Differential privacy refers to releasing open data about the public while also making it so individuals can’t be identified within the information. For example, a city might release data on how frequently rideshare programs are used in certain areas, while at the same time changing the information just enough to obscure who is using rideshares and where, without compromising how useful the data is for observers.
Two factors have complicated this in recent years: accelerating technology and an increase in the available data, said Ginger Armbruster, chief privacy officer for Seattle, which is the only City Hall in the country to have such a role. Basically, Armbruster notes that the technology readily available to collect and aggregate data is far more advanced than it has ever been and so too is the number of open data sets. So, while a city might carefully consider and vet privacy for data it releases, that data can still ultimately identify individuals when combined with other available sets published by other entities.
“It’s not the data on its own,” Armbruster said. “It’s the data in conjunction with other data sets joined together by location data.”
It’s called the mosaic effect, and it’s a major challenge for the Census, which releases geographic data that is used for the next decade to determine federal funding and political representation, as well as for private-sector research factored into community-altering decisions such as where to locate new businesses. Essentially, during the 200-some years the Census has been constitutionally mandated, America as a nation has come to rely heavily on the insights the Census provides about our communities.
The complication now is that acceleration of tech and available data Armbruster describes.
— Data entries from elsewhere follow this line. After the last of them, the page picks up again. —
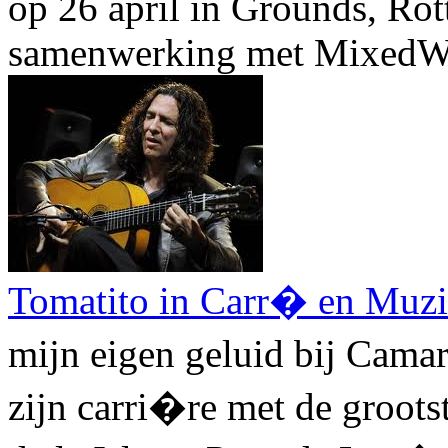
op 26 april in Grounds, Ro
samenwerking met MixedW
Tomatito in Carr� en Muz
mijn eigen geluid bij Cama
zijn carri�re met de groo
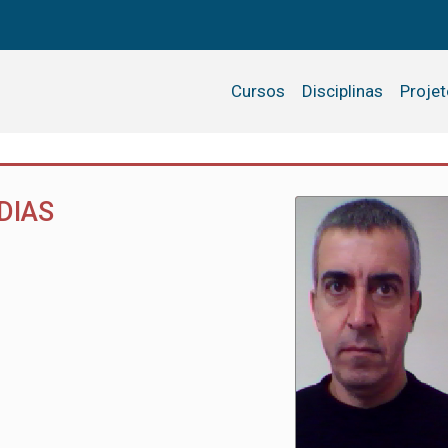
Cursos
Disciplinas
Proje
DIAS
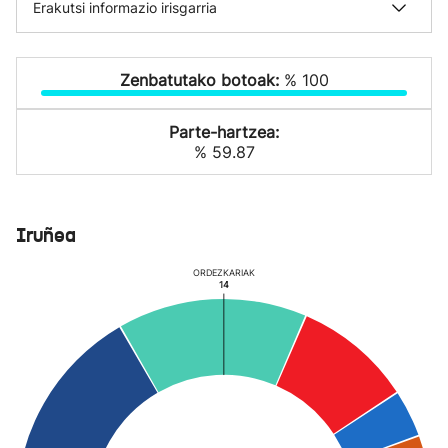
Erakutsi informazio irisgarria
Zenbatutako botoak:
% 100
Parte-hartzea:
% 59.87
Iruñea
ORDEZKARIAK
14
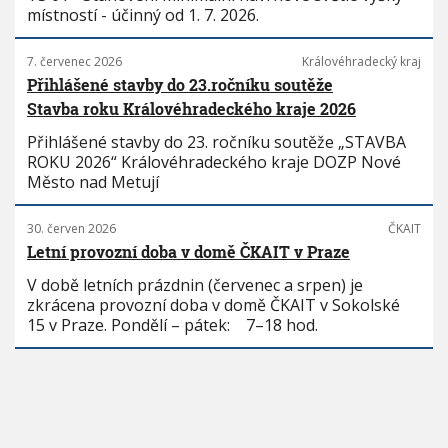
místností - účinný od 1. 7. 2026.
7. červenec 2026
Královéhradecký kraj
Přihlášené stavby do 23.ročníku soutěže
Stavba roku Královéhradeckého kraje 2026
Přihlášené stavby do 23. ročníku soutěže „STAVBA
ROKU 2026“ Královéhradeckého kraje DOZP Nové
Město nad Metují
30. červen 2026
ČKAIT
Letní provozní doba v domě ČKAIT v Praze
V době letních prázdnin (červenec a srpen) je
zkrácena provozní doba v domě ČKAIT v Sokolské
15 v Praze. Pondělí – pátek: 7–18 hod.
When it comes to these two areas, we live in a vastly different world than when the last Census took place in 2010, when the mosaic effect didn’t yet exist, or at least wasn’t discussed enough to have a name put to it. The risk with identifiable Census data is that it can be used to violate public trust, enabling things like landlords spotting tenants in violation of leases, or other government agencies violating legal Census confidentiality to find people who live in the country without citizenship.
danah boyd is a technology and social media scholar who is also a partner researcher at Microsoft Research, as well as a visiting professor on such matters at New York University. boyd is one of the many privacy experts paying close attention as the Census Bureau builds its differential privacy protections for 2020. boyd said the Census approach is still coming together before the April count, but there is curiosity and optimism around the finished product.
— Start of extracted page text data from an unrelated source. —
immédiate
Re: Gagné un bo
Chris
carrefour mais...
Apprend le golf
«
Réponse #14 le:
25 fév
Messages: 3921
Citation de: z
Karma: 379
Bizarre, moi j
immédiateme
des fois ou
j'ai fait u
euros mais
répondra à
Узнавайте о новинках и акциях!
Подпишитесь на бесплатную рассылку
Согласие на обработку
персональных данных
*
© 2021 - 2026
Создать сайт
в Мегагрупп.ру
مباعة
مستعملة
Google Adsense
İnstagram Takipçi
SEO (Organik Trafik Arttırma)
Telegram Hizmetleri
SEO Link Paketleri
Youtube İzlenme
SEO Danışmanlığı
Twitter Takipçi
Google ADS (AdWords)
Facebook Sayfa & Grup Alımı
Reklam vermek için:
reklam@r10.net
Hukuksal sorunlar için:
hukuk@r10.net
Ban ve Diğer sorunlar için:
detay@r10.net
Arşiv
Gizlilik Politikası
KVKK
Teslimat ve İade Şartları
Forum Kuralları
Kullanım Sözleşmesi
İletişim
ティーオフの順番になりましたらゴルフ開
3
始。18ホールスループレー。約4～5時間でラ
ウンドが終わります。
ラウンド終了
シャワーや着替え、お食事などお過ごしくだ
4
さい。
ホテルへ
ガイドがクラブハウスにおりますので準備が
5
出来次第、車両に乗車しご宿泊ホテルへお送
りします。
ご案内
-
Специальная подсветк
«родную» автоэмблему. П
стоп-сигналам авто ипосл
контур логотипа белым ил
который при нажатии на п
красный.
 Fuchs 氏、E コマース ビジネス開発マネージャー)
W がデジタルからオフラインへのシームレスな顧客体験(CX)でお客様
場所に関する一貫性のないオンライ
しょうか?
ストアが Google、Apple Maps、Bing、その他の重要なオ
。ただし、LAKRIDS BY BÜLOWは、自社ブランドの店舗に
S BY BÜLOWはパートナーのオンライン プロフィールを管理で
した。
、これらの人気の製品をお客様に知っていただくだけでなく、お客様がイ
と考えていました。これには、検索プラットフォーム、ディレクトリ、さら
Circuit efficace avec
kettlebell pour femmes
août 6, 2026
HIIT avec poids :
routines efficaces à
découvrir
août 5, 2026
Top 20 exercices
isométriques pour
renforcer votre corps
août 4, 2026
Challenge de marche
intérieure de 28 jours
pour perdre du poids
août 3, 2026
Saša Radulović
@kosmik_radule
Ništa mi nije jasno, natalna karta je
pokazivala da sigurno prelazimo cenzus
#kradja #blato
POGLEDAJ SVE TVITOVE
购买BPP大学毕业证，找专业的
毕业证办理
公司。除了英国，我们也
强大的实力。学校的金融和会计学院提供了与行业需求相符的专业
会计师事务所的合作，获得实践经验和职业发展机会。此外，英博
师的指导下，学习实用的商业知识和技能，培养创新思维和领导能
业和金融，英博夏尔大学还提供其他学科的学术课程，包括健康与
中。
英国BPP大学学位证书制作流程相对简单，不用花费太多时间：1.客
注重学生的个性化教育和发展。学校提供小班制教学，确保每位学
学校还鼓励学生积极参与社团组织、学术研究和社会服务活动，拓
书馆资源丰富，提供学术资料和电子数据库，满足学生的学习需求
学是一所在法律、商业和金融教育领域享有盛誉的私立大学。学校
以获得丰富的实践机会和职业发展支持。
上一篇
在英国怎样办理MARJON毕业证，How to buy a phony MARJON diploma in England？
The reason being that the Census Bureau has far more resources than local governments that work on differential privacy, as well as a clearer sense of purpose than those who do so within the private sector. The Census also has a long history of commitment to confidentiality, albeit one that is yet to be tested by today’s high-tech climate. Our online access to information in 2020 is a far cry from 1920, when those who wanted Census data had to send a physical letter to the government asking for it.
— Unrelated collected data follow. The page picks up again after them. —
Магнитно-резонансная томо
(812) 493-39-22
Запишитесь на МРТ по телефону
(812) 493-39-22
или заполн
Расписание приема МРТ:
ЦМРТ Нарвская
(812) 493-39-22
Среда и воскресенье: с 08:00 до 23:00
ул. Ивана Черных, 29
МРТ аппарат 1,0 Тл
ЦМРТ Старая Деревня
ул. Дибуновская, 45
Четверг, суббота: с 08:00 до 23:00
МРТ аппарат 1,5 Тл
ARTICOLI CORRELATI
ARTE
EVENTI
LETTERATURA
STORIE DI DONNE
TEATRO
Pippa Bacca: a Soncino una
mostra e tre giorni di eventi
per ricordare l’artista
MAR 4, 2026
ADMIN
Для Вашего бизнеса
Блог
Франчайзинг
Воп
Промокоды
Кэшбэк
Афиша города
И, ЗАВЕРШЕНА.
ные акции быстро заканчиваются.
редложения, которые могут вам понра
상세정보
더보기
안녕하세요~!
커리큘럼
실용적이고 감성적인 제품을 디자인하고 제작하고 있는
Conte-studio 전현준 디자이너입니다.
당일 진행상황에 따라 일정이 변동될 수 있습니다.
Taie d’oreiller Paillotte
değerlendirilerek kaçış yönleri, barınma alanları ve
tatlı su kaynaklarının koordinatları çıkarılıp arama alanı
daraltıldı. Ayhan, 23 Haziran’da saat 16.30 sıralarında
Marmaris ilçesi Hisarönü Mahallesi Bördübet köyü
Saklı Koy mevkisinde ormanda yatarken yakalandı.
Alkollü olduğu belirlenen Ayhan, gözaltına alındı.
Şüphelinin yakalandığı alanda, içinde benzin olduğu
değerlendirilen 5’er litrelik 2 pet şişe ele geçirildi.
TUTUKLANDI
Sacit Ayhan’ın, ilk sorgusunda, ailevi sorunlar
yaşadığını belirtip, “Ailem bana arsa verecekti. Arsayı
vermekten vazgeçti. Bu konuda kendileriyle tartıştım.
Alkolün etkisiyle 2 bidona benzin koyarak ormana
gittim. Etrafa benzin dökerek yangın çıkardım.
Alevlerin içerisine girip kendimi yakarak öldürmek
Still, for boyd it is optimism that’s currently winning the day.
“This is going to be transformative,” boyd said. “It will open the possibility of making available data sets across government that have never been available before. From an innovation place, I really want to see the Census Bureau succeed, because the possibility for using data more generally is really profound.”
boyd is not alone with this optimism.
Kelsey Finch is the senior counsel for the Future of Privacy Forum, a think tank based in Washington, D.C., and she has advised Seattle on its sector-leading local government privacy policies. Finch described the Census’ identification disclosure avoidance as a “gold standard” within government, in that it has long struck the right balance between keeping its information useful without violating individual privacy.
Since the last Census, Finch said companies like Apple, Google and Microsoft have engaged in relatively minor experiments related to differential privacy, just not on the level of what’s coming from the Census in 2020.
“This will be the biggest thing we’ve seen at scale,” Finch said, “the most important rollout of differential privacy in the world. There’s a great chance of success and lots of lessons being learned. They’ve been thoughtfully working toward this for a number of years now.”
What is perhaps most exciting for local, state and county governments — as well as the citizens and communities they serve — is that the lessons learned by the Census will be a first step toward making unprecedented differential privacy tools accessible to smaller agencies, too.
There’s certainly a need for that. When Finch’s organization worked with Seattle a few years back, differential privacy was key to the recommendations they offered that city. As open data work has accelerated in places like Philadelphia, Boston and Chicago, chief data officers have increasingly factored it into projects there as well.
While guidance in the matter can come from a number of sources, Finch said the Census is easily the most practical example of what works and what doesn’t. What it all adds up to is perhaps the most exciting time for folks standing at the intersection of the vast potential offered by open data and the caution inherent to matters of individual privacy.
“We have been talking about this for ages,” Finch said. “I used to get together with other privacy wonks, and we’d cross our fingers and dream of the day.”